Connections Between the Thermodynamics of Classical Electrodynamic Systems and Quantum Mechanical Systems for Quasielectrostatic Operations

Abstract

The thermodynamic behavior is analyzed of a single classical charged particle in thermal equilibrium with classical electromagnetic thermal radiation, while electrostatically bound by a fixed charge distribution of opposite sign. A quasistatic displacement of this system in an applied electrostatic potential is investigated. Treating the system nonrelativistically, the change in internal energy, the work done, and the change in caloric entropy are all shown to be expressible in terms of averages involving the distribution of the position coordinates alone.
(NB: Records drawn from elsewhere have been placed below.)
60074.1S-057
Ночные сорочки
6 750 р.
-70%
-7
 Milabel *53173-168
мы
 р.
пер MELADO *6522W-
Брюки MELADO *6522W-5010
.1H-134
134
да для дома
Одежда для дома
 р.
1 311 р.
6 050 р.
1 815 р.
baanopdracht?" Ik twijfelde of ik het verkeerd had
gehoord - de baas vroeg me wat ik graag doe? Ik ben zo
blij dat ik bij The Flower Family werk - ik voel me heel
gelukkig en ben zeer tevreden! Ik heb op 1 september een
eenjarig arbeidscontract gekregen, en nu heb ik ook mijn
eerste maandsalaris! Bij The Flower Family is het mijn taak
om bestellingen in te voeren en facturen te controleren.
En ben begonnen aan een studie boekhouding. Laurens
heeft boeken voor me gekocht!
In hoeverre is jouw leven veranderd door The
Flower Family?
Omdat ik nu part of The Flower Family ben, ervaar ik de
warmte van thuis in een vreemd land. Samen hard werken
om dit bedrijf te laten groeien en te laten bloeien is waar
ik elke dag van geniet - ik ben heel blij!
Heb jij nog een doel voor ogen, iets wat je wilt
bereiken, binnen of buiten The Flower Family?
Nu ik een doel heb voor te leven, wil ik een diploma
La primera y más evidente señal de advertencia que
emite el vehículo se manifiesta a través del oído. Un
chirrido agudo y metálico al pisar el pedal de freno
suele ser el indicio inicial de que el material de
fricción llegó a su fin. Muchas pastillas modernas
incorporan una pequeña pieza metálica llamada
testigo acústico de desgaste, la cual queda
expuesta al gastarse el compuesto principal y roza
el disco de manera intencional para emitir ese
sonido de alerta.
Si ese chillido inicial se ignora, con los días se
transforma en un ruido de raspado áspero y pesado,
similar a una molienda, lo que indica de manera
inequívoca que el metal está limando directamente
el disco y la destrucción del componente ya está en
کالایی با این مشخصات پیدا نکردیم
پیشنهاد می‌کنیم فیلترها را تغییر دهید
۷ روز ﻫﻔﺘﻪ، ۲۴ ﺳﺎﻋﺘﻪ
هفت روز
A convenient representation for the probability distribution is shown to be the ensemble average of the absolute square value of an expansion over the eigenstates of a Schrodinger-like equation, since the heat flow is shown to vanish for each hypothetical “state.” Subject to key assumptions highlighted here, the demand that the entropy be a function of state results in statistical averages in agreement with the form in quantum statistical mechanics. Examining the very low and very high temperature situations yields Planck's and Boltzmann's constants. The blackbody radiation spectrum is then deduced. From the viewpoint of the theory explored here, the method in quantum statistical mechanics of statistically counting the “states” at thermal equilibrium by using the energy eigenvalue structure, is simply a convenient counting scheme, rather than actually representing averages involving physically discrete energy states.